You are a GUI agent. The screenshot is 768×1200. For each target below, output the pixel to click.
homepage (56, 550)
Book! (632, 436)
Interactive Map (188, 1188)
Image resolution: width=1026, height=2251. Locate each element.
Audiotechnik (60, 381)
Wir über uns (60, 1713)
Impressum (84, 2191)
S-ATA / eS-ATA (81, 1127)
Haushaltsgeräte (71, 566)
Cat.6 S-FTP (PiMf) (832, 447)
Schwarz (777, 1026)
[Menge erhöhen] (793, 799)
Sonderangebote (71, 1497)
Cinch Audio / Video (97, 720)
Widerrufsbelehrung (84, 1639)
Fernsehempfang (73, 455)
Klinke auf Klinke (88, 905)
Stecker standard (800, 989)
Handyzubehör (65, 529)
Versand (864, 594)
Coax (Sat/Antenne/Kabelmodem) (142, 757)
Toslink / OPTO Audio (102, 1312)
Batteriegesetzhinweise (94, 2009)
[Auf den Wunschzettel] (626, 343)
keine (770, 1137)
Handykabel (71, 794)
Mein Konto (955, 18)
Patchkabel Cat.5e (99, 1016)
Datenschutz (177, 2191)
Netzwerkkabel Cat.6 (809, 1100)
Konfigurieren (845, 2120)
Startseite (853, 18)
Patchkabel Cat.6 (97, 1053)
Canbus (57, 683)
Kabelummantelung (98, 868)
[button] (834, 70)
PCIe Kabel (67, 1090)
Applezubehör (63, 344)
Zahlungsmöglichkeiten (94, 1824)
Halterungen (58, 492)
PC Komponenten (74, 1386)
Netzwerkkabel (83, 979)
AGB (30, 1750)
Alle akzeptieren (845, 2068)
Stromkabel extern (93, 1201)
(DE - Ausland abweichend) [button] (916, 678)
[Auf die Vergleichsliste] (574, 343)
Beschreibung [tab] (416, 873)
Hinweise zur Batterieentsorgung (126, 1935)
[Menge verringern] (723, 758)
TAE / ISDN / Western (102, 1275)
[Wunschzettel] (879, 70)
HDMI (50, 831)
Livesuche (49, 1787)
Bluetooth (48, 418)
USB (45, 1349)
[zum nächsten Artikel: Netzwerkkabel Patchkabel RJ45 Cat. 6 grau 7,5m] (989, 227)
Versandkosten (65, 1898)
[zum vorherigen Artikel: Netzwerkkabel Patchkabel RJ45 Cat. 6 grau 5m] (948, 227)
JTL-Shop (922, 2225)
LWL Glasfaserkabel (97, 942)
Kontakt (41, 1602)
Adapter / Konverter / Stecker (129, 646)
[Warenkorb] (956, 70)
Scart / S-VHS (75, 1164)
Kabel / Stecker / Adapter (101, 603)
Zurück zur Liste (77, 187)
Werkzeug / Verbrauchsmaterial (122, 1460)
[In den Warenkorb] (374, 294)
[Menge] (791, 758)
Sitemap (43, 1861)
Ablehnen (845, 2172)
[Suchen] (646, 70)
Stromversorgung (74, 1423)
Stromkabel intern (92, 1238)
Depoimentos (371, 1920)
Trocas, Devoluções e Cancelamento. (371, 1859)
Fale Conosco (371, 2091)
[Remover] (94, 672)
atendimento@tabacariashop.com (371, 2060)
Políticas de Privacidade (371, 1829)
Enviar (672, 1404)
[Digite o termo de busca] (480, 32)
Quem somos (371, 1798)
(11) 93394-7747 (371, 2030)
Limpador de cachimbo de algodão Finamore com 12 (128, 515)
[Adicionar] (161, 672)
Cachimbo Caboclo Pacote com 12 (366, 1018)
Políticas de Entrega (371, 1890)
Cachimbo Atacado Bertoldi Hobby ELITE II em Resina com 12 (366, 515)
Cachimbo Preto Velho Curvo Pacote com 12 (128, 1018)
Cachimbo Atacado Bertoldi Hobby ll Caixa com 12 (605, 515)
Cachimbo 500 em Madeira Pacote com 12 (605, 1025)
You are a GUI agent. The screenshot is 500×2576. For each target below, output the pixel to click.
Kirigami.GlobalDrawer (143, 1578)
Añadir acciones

**Aim of the task**
Output, from the data above, the lines from the line with "Cinch Audio / Video (97, 720)" to the line with "Ablehnen (845, 2172)" exactly as they stand, both ends included and nothing else.

**Output**
Cinch Audio / Video (97, 720)
Widerrufsbelehrung (84, 1639)
Fernsehempfang (73, 455)
Klinke auf Klinke (88, 905)
Stecker standard (800, 989)
Handyzubehör (65, 529)
Versand (864, 594)
Coax (Sat/Antenne/Kabelmodem) (142, 757)
Toslink / OPTO Audio (102, 1312)
Batteriegesetzhinweise (94, 2009)
[Auf den Wunschzettel] (626, 343)
keine (770, 1137)
Handykabel (71, 794)
Mein Konto (955, 18)
Patchkabel Cat.5e (99, 1016)
Datenschutz (177, 2191)
Netzwerkkabel Cat.6 (809, 1100)
Konfigurieren (845, 2120)
Startseite (853, 18)
Patchkabel Cat.6 (97, 1053)
Canbus (57, 683)
Kabelummantelung (98, 868)
[button] (834, 70)
PCIe Kabel (67, 1090)
Applezubehör (63, 344)
Zahlungsmöglichkeiten (94, 1824)
Halterungen (58, 492)
PC Komponenten (74, 1386)
Netzwerkkabel (83, 979)
AGB (30, 1750)
Alle akzeptieren (845, 2068)
Stromkabel extern (93, 1201)
(DE - Ausland abweichend) [button] (916, 678)
[Auf die Vergleichsliste] (574, 343)
Beschreibung [tab] (416, 873)
Hinweise zur Batterieentsorgung (126, 1935)
[Menge verringern] (723, 758)
TAE / ISDN / Western (102, 1275)
[Wunschzettel] (879, 70)
HDMI (50, 831)
Livesuche (49, 1787)
Bluetooth (48, 418)
USB (45, 1349)
[zum nächsten Artikel: Netzwerkkabel Patchkabel RJ45 Cat. 6 grau 7,5m] (989, 227)
Versandkosten (65, 1898)
[zum vorherigen Artikel: Netzwerkkabel Patchkabel RJ45 Cat. 6 grau 5m] (948, 227)
JTL-Shop (922, 2225)
LWL Glasfaserkabel (97, 942)
Kontakt (41, 1602)
Adapter / Konverter / Stecker (129, 646)
[Warenkorb] (956, 70)
Scart / S-VHS (75, 1164)
Kabel / Stecker / Adapter (101, 603)
Zurück zur Liste (77, 187)
Werkzeug / Verbrauchsmaterial (122, 1460)
[In den Warenkorb] (374, 294)
[Menge] (791, 758)
Sitemap (43, 1861)
Ablehnen (845, 2172)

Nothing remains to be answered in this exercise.